Standing at the outset of a new decade, it’s tempting to indulge in far-reaching predictions and flights of fancy as we imagine what could happen over the next ten years. But, looking at the international network industry, it’s clear we are in a time of steady evolution rather than a radical revolution.
So how will connectivity continue to evolve beyond 2020, and what are the challenges and opportunities for infrastructure providers and operators, Over The Top (OTTs) over an IP network and carriers?
Changing consumption drivers
Firstly, it is critical to explore how and why consumption is changing.
Recent research by TeleGeography has found that demand for international bandwidth is more than doubling every two years, a trend consistent with what Telstra is seeing on its leading APAC subsea network.
Data use from gaming is less than video streaming (for now) – as Kotaku notes, “data use from gaming is much lower than streaming video: on average, games will only use around a third of the data of streaming Netflix in SD, let alone HD or 4K streaming.”
Yet, whether it’s FIFA, Fortnite, or League of Legends, online gaming is a big business that requires significant capacity, global connectivity, and reliable availability and latency.
To meet this demand, companies are investing in existing networks and in new infrastructure.
The centre of gravity for connectivity-driven growth is shifting toward Asia, which comprises both developed and fast-growing economies.
That emphasis is acting as a catalyst for both consumption and investment. At the regional level, the pace of international bandwidth demand growth will be the most rapid in Asia where demand is expected to increase 45% compounded annually between 2018 and 2025.
Underpinning that demand are a range of new and improved routes for data to travel across the globe. Cables with a combined construction cost of USD$7.9 billion entered service between 2016 and 2018. Based on publicly announced planned cables, an additional $7.4 billion worth of new cables will be launched between 2019 and 2021.
The impact of SDM submarine cables
The introduction of coherent optical technology has improved total optical power (TOP) and the Optical Signal to Noise Ratio (OSNR), enabling more data to be transmitted through a fibre optic cable. Maximising capacity per fibre pair has become the driver in submarine cable development. In the last 18 months, however, this has changed with the advent of Space Division Multiplex (SDM) cables. While such cables offer lower capacity and OSNR per fibre pair, in some instances they almost carry double the number of fibre pairs at the same cost point.
Reducing the power per fibre pair also allows for a larger number of repeaters and fibre pairs in a system. While it was rare to see cables of more than six fibre pairs a few years ago, SDM cables are now designed with up to 16 fibre pairs or more.
The increasing adoption of SDM increases the overall cost-efficiency of international networking – enabling lower unit and capacity costs on high volume routes or traffic between data centres. Yet that also increasingly commoditises that connectivity, particularly on major, high volume routes.
The challenge for carriers will be underlining the value inherent in additional service layers to customers.

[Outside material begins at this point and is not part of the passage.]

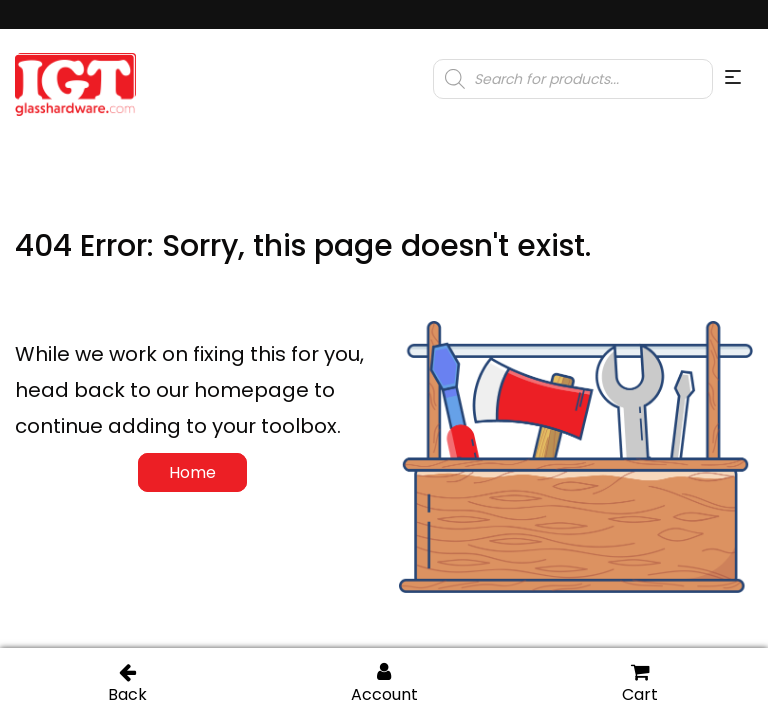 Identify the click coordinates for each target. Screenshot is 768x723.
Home (192, 472)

Investment in unique routes as a differentiator
OTTs and cable providers are increasingly differentiating by investing in diversity and uniqueness across their infrastructure. For example, we have invested heavily in the uniqueness of our routes in areas often affected by natural disasters.

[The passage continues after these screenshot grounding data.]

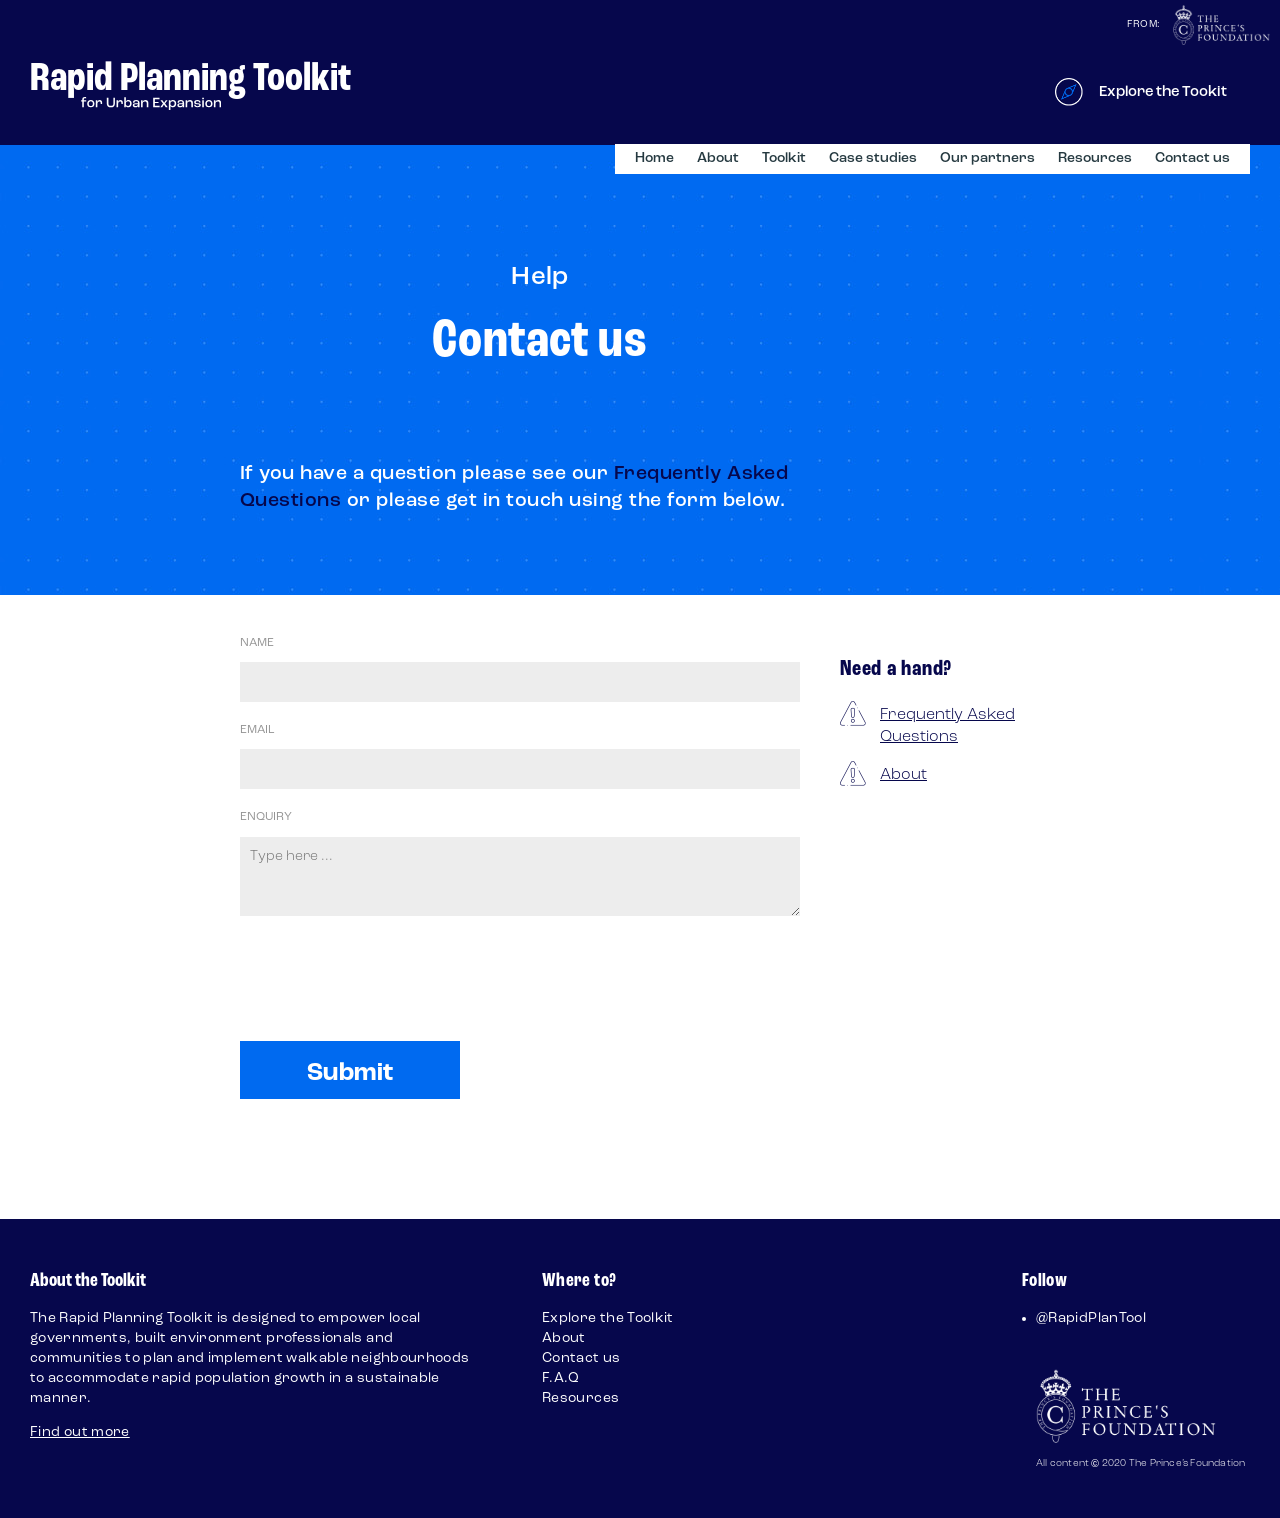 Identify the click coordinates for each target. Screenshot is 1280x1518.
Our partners (987, 158)
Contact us (1192, 158)
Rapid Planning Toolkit (190, 79)
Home (654, 158)
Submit (350, 1073)
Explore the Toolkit (608, 1318)
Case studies (873, 158)
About (718, 158)
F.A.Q (561, 1378)
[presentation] (392, 1018)
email (257, 730)
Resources (1095, 158)
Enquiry (266, 817)
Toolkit (784, 158)
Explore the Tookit (1163, 92)
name (257, 643)
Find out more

Our investment in the HKA route, coupled with our unique Taiwan overland route, allow us to bypass the disaster-prone Luzon Strait in connecting to Hong Kong. This offers significant benefits to customers looking for the reassurance and reliability such diversity offers.
With many of our customers building their own overlay networks, data centre to data centre connectivity is becoming increasingly critical, requiring unique and diverse pathing beyond cables alone to drive end-to-end connectivity.
While there is an increasing trend toward such investment, it remains costly and time-consuming. Realising those benefits requires investment in licensing costs, backhaul networks, and regulatory approvals and compliance.
That’s why access to existing infrastructure is still critical – and ownership of multiple cable segments landing across key Asian markets like Singapore, Hong Kong, Japan, Philippines, Taiwan and Korea enables improved management and control.
These developments in networking infrastructure underline the importance of partnership between stakeholders, relying on expertise and experience in the planning, creation, and management of global networks.
We are one of the leaders in transporting the data that enables millions of consumers and businesses to connect to the Internet and with each other around the world.
Our subsea network is a key part of our international growth strategy, enabling the services we provide to large and emerging cloud and content companies, global and regional mobile and service providers, as well as multinational corporations requiring connectivity across APAC.
Telstra will continue to invest to maintain our network leadership. This includes a commitment to investing in additional capacity on the Australia to US route, as well as investing in terrestrial networks in Korea, mainland China, Taiwan, Japan and the Philippines, to expand on our already unique positions there.